New guns for Russia’s cops – so what?

A piece of news which might seem of interest only to the gun-nut and the real obsessive actually has rather greater significance: the Russian police are phasing out their old Makarov pistols and Kalashnikov rifles with new weapons.

So what? Let me explain. In the 1990s, Russia’s police had to cope with rising violent crime – especially that connected with organised crime – as well as shrinking budgets and declining public respect. Regrettably but understandably, they responded to this lethal combination of pressures by retreating into a form of bargain-basement paramilitarisation. Increasingly, police officers appeared festooned with army-surplus Kalashnikov rifles and bulky (and not very efficient) body armour. Even special armed-response police will generally have different tactical requirements than soldiers, and putting combat weapons designed specifically for delivering inaccurate but devastating salvos of automatic fire into the hands of nervous and poorly-trained officers proved often disastrous and tragic.

More perniciously, they responded to the very real perils on the street with suspicion and disengagement, too often abandoning any pretence of being protectors of the public and instead patrolling at speed and with the kind of paranoia more in keeping with policing Kabul or Baghdad. The result was a vicious circle, with the public ever-less favourably disposed to police officers who seemed to treat them all as threats and the police developing a culture of injured betrayal. It also acted as a serious obstacle to recruiting and retaining good-quality personnel, especially as the private security industry boomed.

PYa Grach

PYa Grach

Even senior police officers did realise this, and recent years have seen attempts to address this.
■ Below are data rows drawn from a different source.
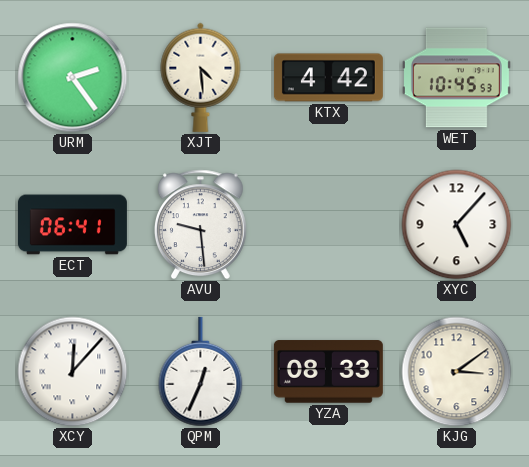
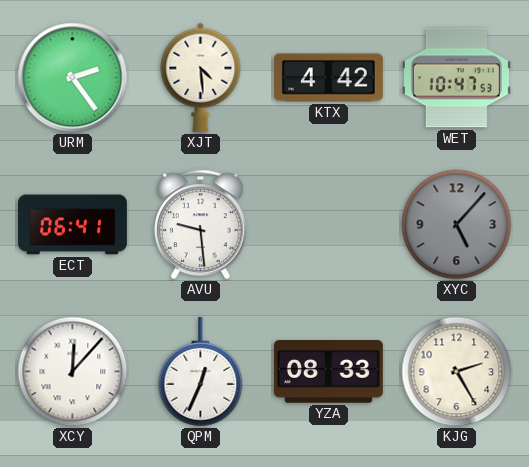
WET: 10:45 -> 10:47
XYC dial: white -> grey
KJG: 3:09 -> 2:25
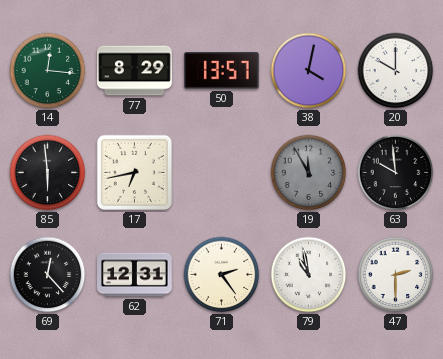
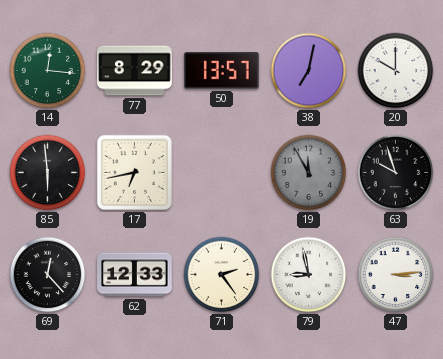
38: 4:02 -> 7:02
63: 9:59 -> 9:57
62: 12:31 -> 12:33
79: 10:58 -> 8:58
47: 2:30 -> 3:14
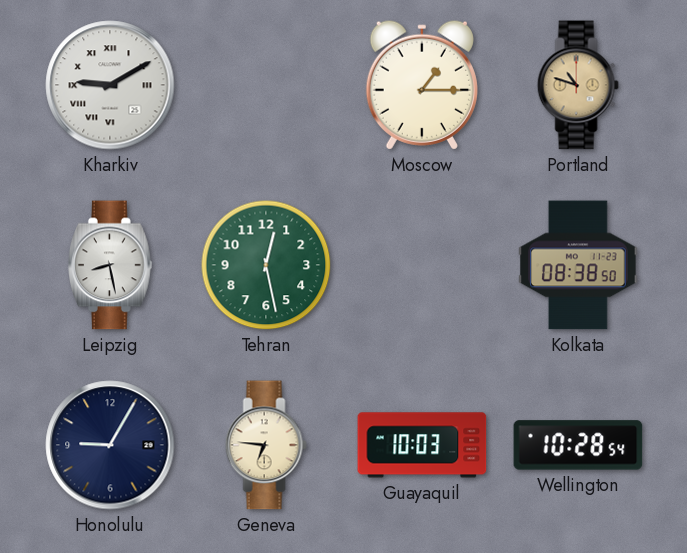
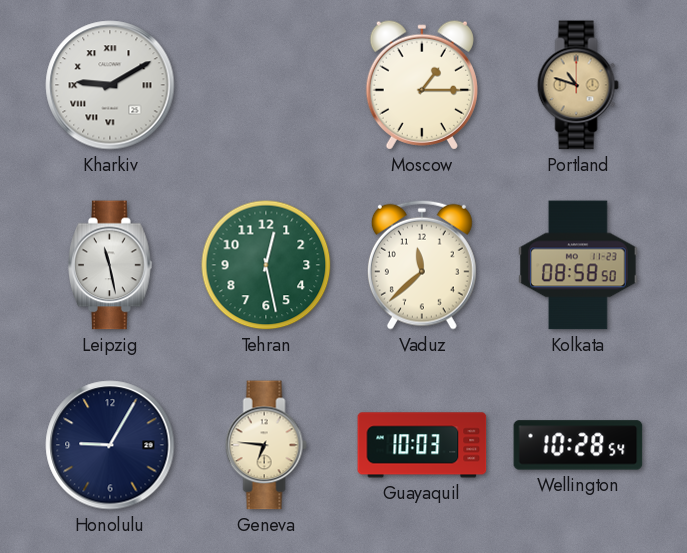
Leipzig: 8:28 -> 11:28
Vaduz: none -> 11:38
Kolkata: 08:38 -> 08:58
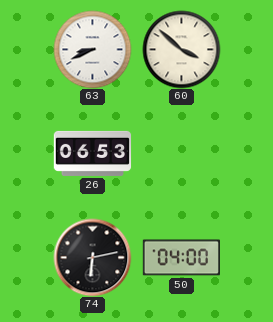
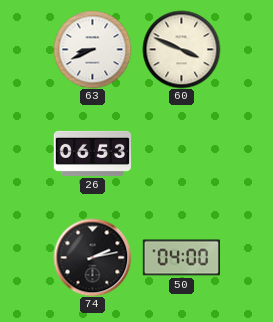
60: 3:52 -> 3:49
74: 6:13 -> 2:13
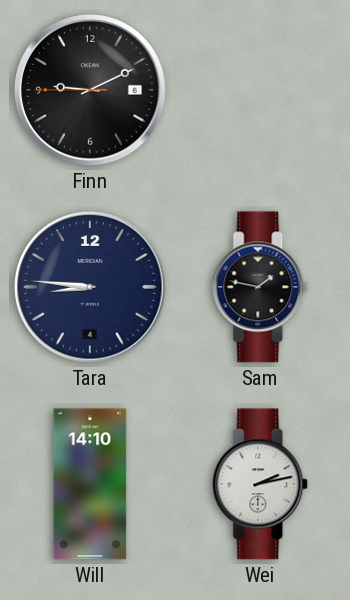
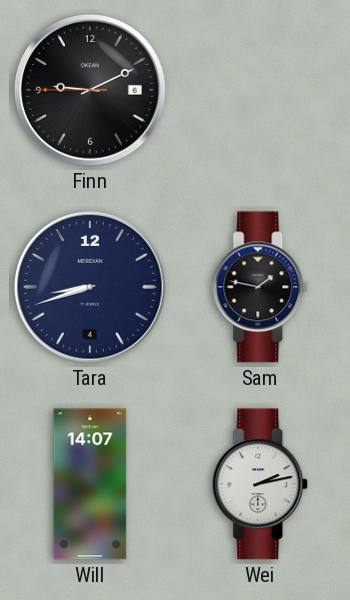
Tara: 8:46 -> 8:42
Will: 14:10 -> 14:07
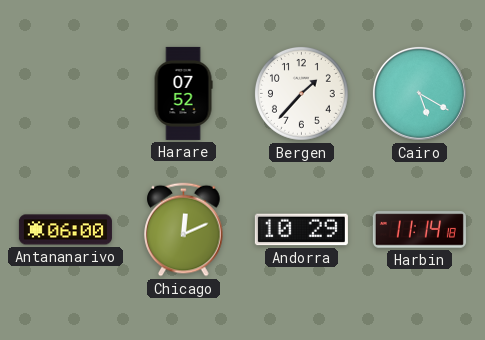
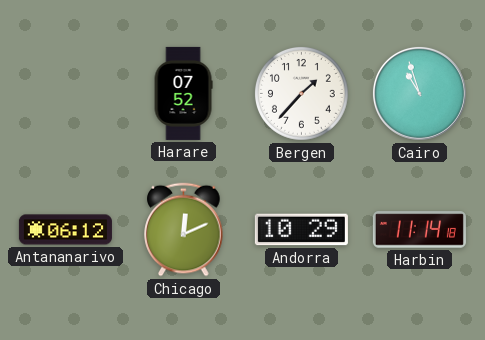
Cairo: 5:20 -> 10:57
Antananarivo: 06:00 -> 06:12
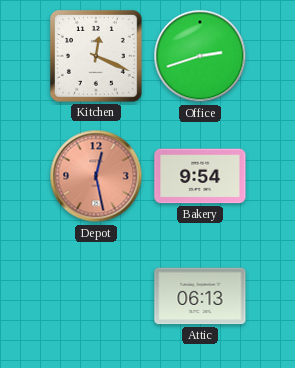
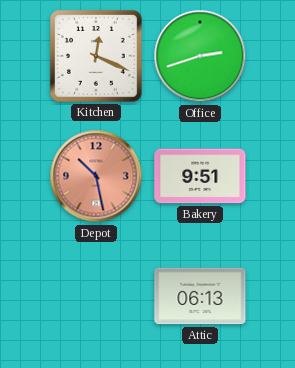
Depot: 12:28 -> 10:28
Bakery: 9:54 -> 9:51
Beyond a general improvement in the MVD’s budgets in line with the upturn in the state budget overall, there have been a variety of local initiatives but there has been relatively little done on a national level. (Reform is also very slow: it was only with Federal Law no. 69-FZ of July 20, 2004 that the police officially shed a role, long since ignored, of registering colour copying facilities, a relic of the Soviet regime’s paranoia about the use of copiers to spread subversive literature.) The replacement of the police’s old Makarov pistol with the new Yarygin PYa ‘Grach’ and their Kalashnikov AKM-47 rifles and AKS-74U assault carbines with PP-2000 and PP-19 ‘Vityaz’ submachine guns actually does count as one such genuine reform, however drily technical it may sound.

PP-2000

PP-2000

The Makarov is a dated and underpowered design, compact but hardly impressive. A sound piece of advice I once heard was that its effective range is about as far as you could throw it. As such, it is a weapon which lacks authority on the streets. Hardened criminals were not overawed by it, the police themselves were not reassured by it. As a result, it was often ignored in favour of rifles and SMGs really designed for war. By being armed with a reliable, modern and more powerful pistol, Russia’s police can be encouraged not to escalate confrontations or, worse yet, use the inaccurate and indiscriminate weapons they otherwise had to carry as fall-backs.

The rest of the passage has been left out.